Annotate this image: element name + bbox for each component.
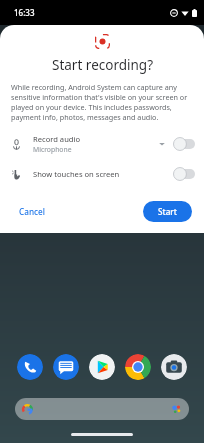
staticText: Show touches on screen: [33, 169, 155, 179]
staticText: Start recording?: [52, 56, 153, 74]
button[interactable]: Toggle: [173, 137, 195, 151]
button[interactable]: Play Store: [89, 354, 115, 380]
button[interactable]: Show touches on screen: [0, 161, 204, 187]
button[interactable]: [15, 398, 189, 420]
button[interactable]: Camera: [161, 354, 187, 380]
button[interactable]: Chrome: [125, 354, 151, 380]
button[interactable]: Start: [143, 201, 192, 222]
staticText: Microphone: [33, 145, 72, 154]
button[interactable]: Record audio: [0, 131, 204, 157]
button[interactable]: Cancel: [12, 201, 52, 222]
button[interactable]: Messages: [53, 354, 79, 380]
staticText: 16:33: [14, 7, 35, 18]
staticText: Record audio: [33, 134, 81, 144]
staticText: Start: [158, 206, 177, 217]
button[interactable]: Phone: [17, 354, 43, 380]
staticText: While recording, Android System can capt…: [11, 82, 193, 122]
button[interactable]: Toggle: [173, 167, 195, 181]
staticText: Cancel: [19, 206, 45, 217]
button[interactable]: Choose audio source: [155, 137, 169, 151]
================
EXERCISE REQUIREMENTS: I would like the material repeated in full and exactly, with its images omitted.

RESPONSE:
Annotate this image: element name + bbox for each component.
staticText: Show touches on screen: [33, 169, 155, 179]
staticText: Start recording?: [52, 56, 153, 74]
button[interactable]: Toggle: [173, 137, 195, 151]
button[interactable]: Play Store: [89, 354, 115, 380]
button[interactable]: Show touches on screen: [0, 161, 204, 187]
button[interactable]: [15, 398, 189, 420]
button[interactable]: Camera: [161, 354, 187, 380]
button[interactable]: Chrome: [125, 354, 151, 380]
button[interactable]: Start: [143, 201, 192, 222]
staticText: Microphone: [33, 145, 72, 154]
button[interactable]: Record audio: [0, 131, 204, 157]
button[interactable]: Cancel: [12, 201, 52, 222]
button[interactable]: Messages: [53, 354, 79, 380]
staticText: 16:33: [14, 7, 35, 18]
staticText: Record audio: [33, 134, 81, 144]
staticText: Start: [158, 206, 177, 217]
button[interactable]: Phone: [17, 354, 43, 380]
staticText: While recording, Android System can capt…: [11, 82, 193, 122]
button[interactable]: Toggle: [173, 167, 195, 181]
staticText: Cancel: [19, 206, 45, 217]
button[interactable]: Choose audio source: [155, 137, 169, 151]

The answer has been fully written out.